Oops ... that’s unfortunate ... but what do you mean by “loss of potential gains on your taxes last year”? ... tax breaks are not “gains” and whatever tax deduction you didn’t use last year you can carry forward into the future, so it doesn’t seem as if anything was “lost”.
Even though a consolidation is legal and possible, it may not be the best course of action available to you, going forward. Your options vary, depending on the answers to the following ...
Has your wife taken the deduction yet, for the spousal contribution?
Is your wife making RRSP contributions to her own account, or will she in the future?
If NO to the first question, then she may be able to reverse the contribution, without tax consequence, by filing a T3012 form. You could then turn around and redeposit those same funds into a proper spousal RRSP, in which your wife is the annuitant. There is a time limit for doing this, but if she made her spousal contributions in 2011, then you’ve got lots of time.
If YES to the first question, then reversal is off the table, but you may still be able to shift the funds into a proper spousal RRSP in her name ... you can’t do this via a transfer, of course, but you could do by withdrawing the funds, then turning around and recontributing the funds into the correct account. There would be tax consequences in this case, including a withholding, but if the attribution period hasn’t yet passed, then the withdrawal would be taxed in your wife's hands, and the recontribution would be deducted from your income. You’d have to do some figuring to determine whether this makes sense in your case.

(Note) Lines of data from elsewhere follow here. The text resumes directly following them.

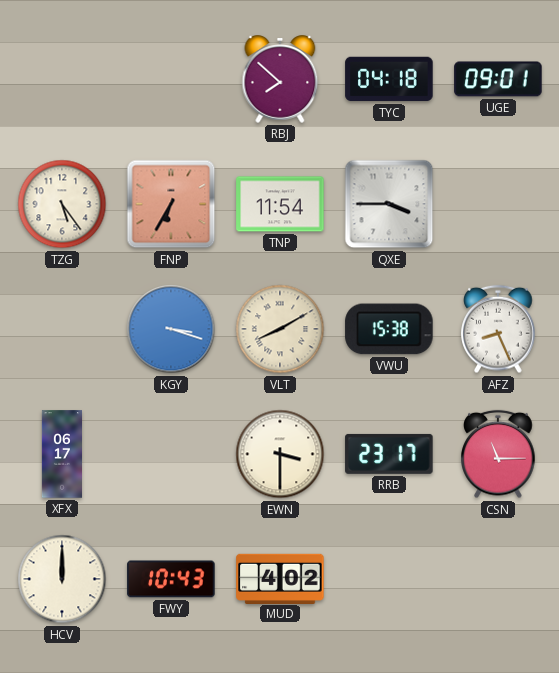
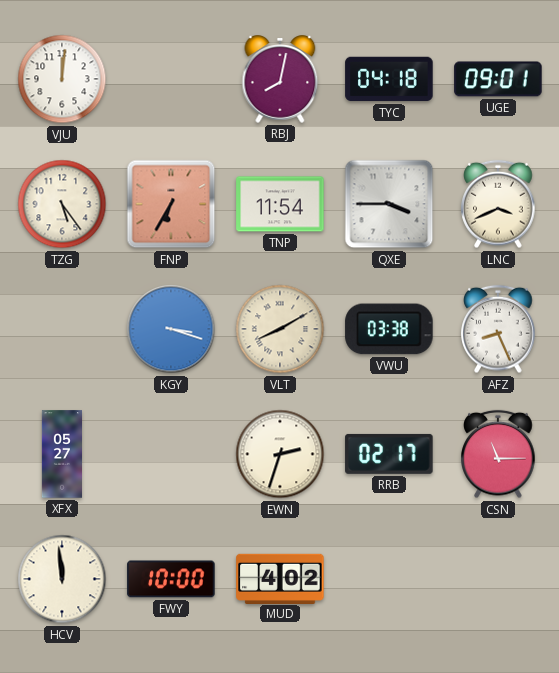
VJU: none -> 12:01
RBJ: 7:52 -> 8:02
LNC: none -> 3:41
VWU: 15:38 -> 03:38
XFX: 06:17 -> 05:27
EWN: 3:30 -> 2:33
RRB: 23:17 -> 02:17
HCV: 12:00 -> 11:59
FWY: 10:43 -> 10:00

Note that in the withdraw/recontribute scenario, the contribution room that your wife used in making the original erroneous contribution would be lost forever, and that is where your answer to the second question comes into play. Despite the fact that the vast majority of RRSP contribution room ever created is still sitting around unused, and despite the fact that many so people bellyache about perceived shortcomings of RRSPs, that contribution room is a very valuable commodity and should not be squandered lightly.
OTOH we routinely receive inquiries from people who don't understand what a spousal RRSP is, or how it differs from a regular RRSP; who overcontribute to their RRSP; who "inadvertantly" set up the wrong kind of RRSP; etc. So I stand by advice that most people should keep spousal RRSPs separate for the sake of simplicity.